Pretendia a ora recorrente com a referida acção obter o ressarcimento dos danos causados num imóvel de que é proprietária por virtude da execução de obras em via pública daquele município, bem como dos danos não patrimoniais por ela própria sofridos.
Argumenta a favor da admissão da revista com seguinte discurso:
“Trata-se de uma questão com relevância social (e até, mesmo jurídica), uma vez que a habitação da Autora situada na Rua … foi parcialmente destruída por um arranjo urbanístico promovido pela Câmara Municipal da Póvoa de Varzim, e até à presente data a Autora não foi ressarcida da quantia desembolsada para a sua reparação.
(..) Ademais, a admissão deste recurso é necessária para uma melhor aplicação do direito, uma vez que a Autora a viver os seus últimos dias de vida (sofre de cancro da mama) continua a pugnar para que se faça justiça.”
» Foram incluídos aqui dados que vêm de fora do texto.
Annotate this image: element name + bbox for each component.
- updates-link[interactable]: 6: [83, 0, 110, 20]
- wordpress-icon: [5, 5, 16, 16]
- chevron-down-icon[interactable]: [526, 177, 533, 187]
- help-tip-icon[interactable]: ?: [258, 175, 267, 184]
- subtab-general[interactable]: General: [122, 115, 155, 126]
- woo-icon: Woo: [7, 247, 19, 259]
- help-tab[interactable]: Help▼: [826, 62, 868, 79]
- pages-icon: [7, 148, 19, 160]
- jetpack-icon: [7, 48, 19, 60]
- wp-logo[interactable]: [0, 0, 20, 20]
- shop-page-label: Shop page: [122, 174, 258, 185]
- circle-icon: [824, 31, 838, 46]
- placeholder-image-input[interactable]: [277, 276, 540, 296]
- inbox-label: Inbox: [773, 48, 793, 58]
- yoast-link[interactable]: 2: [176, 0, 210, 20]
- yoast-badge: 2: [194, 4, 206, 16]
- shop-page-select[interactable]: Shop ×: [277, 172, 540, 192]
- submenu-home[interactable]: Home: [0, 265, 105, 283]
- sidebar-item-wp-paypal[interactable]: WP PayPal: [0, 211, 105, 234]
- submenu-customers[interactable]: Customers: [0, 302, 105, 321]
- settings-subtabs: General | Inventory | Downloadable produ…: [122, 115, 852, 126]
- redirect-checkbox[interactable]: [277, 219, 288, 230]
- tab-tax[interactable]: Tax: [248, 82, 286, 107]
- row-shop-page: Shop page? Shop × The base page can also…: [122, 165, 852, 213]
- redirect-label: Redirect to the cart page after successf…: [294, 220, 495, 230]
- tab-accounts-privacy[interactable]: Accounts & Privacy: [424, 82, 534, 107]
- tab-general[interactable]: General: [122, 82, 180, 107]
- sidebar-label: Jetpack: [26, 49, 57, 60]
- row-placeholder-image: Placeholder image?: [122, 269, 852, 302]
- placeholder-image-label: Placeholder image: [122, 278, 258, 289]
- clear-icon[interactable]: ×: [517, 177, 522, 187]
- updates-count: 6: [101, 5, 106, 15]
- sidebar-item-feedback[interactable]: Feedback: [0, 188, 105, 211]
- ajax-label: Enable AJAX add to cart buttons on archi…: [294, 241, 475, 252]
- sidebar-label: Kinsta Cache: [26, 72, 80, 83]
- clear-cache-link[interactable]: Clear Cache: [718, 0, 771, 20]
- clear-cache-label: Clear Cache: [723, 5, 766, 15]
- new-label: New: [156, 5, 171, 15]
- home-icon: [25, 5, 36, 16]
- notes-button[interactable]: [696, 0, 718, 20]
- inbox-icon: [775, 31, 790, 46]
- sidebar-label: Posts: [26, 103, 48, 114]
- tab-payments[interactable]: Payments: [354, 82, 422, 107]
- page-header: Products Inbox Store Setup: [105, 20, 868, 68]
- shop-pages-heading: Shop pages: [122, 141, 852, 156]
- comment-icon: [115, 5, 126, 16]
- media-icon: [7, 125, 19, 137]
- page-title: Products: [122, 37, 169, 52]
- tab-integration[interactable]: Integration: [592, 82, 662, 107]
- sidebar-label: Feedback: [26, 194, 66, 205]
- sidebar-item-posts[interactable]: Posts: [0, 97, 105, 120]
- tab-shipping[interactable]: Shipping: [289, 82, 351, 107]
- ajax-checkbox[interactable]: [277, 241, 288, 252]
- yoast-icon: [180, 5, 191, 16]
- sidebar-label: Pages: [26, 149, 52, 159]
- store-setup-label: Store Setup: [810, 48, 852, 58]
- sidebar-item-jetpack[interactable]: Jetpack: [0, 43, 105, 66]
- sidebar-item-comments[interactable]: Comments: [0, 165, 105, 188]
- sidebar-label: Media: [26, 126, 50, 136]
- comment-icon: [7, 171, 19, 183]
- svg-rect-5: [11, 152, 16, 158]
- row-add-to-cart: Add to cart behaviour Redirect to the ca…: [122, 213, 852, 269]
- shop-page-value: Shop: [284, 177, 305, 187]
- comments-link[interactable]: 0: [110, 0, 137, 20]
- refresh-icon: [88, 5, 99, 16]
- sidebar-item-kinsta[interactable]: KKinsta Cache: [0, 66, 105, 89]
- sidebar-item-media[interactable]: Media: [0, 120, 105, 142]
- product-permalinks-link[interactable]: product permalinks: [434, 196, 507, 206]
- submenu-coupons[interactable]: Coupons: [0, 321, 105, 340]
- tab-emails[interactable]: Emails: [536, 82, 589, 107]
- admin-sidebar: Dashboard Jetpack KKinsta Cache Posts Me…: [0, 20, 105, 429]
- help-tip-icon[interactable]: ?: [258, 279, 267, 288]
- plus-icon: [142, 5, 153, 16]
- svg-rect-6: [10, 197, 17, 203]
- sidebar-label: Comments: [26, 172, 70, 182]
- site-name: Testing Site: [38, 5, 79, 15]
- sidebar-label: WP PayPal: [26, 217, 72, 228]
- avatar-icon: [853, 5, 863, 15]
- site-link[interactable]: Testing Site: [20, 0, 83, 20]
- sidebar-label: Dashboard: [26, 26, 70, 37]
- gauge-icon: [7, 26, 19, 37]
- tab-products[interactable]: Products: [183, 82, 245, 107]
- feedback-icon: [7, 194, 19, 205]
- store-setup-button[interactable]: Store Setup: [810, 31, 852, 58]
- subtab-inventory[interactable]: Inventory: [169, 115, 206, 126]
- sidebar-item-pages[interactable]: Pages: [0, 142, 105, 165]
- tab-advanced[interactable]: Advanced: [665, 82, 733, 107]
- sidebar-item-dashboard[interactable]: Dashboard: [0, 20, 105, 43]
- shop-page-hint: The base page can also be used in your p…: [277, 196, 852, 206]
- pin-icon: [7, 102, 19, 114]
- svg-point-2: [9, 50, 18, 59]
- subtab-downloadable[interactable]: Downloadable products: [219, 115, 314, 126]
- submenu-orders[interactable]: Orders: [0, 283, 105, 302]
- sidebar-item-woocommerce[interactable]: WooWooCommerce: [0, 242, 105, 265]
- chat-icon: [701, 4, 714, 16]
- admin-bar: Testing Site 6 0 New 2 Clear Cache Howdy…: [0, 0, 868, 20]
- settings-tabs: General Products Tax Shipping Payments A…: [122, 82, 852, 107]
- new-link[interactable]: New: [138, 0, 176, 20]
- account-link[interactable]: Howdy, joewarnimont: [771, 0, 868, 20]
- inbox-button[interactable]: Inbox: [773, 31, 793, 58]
As questões de fundo que a ora recorrente pretende submeter a revista são duas: a questão dos efeitos interruptivos do prazo da prescrição do crédito, operados à luz do disposto no art. 325° n° 1 do Código Civil pelo oficio camarário de 23.10.2001, e a questão de saber se a conduta da autarquia que, na versão da recorrente se teria comprometido a indemnizá-la pelos prejuízos, integra a figura do abuso de direito.
Diremos, desde já, que, sendo, em princípio, inegável o interesse jurídico destas questões, elas não suscitam, no quadro da presente acção administrativa comum, qualquer dificuldade particular ou qualquer nova perspectiva no tratamento destes institutos que reclame ou aconselhe esclarecimento jurisdicional. A reapreciação destas questões nada de novo acrescentaria em relação à jurisprudência consolidada na matéria, servindo apenas para repensar o caso concreto, de interesse social reduzido e de solução jurídica com estreita, se não mesmo nula, margem de disputa.
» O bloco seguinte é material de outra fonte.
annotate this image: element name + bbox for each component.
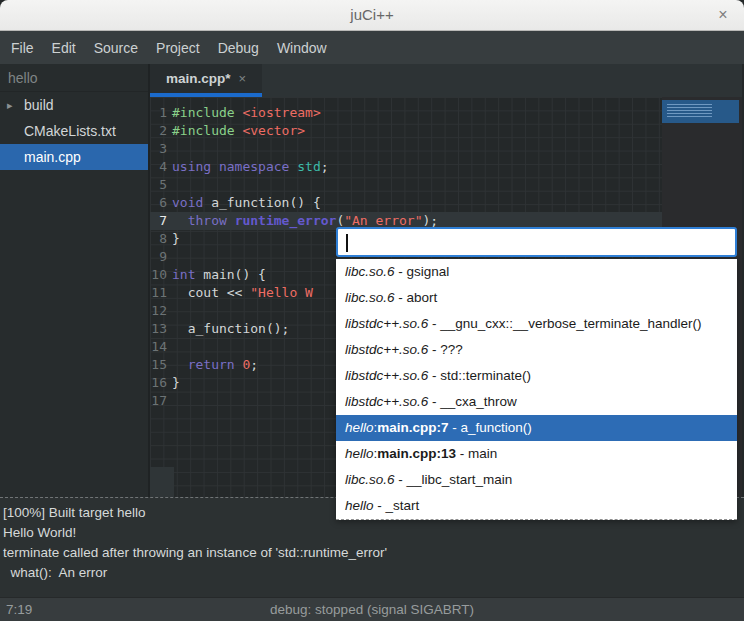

Não esqueçamos que o art. 150º n° 1 do CPTA reserva este recurso de revista excepcional para as questões “de importância fundamental” em virtude da “sua relevância jurídica ou social”, recurso que, usando as palavras do legislador (Exposição de Motivos da Proposta de Lei n° 92/VIII), deve apenas funcionar “como uma válvula de segurança do sistema.”
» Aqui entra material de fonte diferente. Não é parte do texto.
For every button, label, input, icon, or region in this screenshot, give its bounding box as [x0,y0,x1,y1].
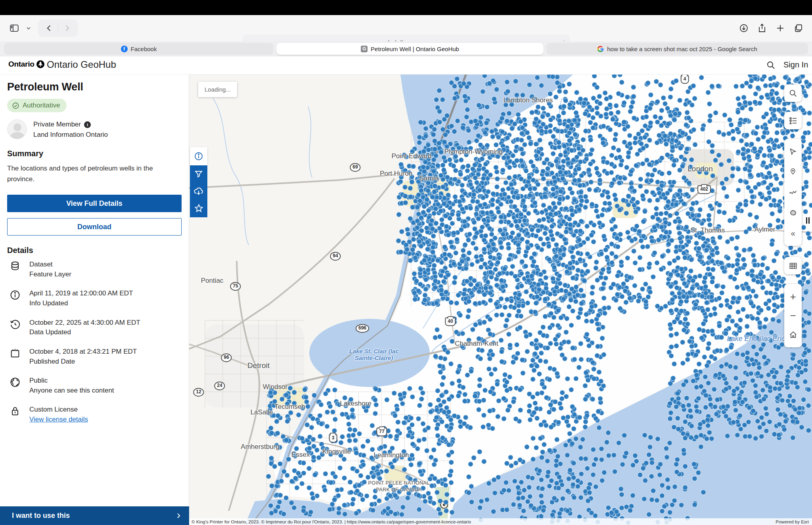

Por outro lado, não se vislumbra, no caso, qualquer necessidade, muito menos uma necessidade clara como exige a lei, de melhor aplicação do direito.
Pelo que, nos termos do disposto no art. 150º n°s 1 e 5 do CPTA, se acorda em não admitir o presente recurso.
Custas pela recorrente sem prejuízo do apoio judiciário de que beneficie.
Lisboa, 8 de Novembro de 2007. - Azevedo Moreira (relator) - Rosendo José - Santos Botelho.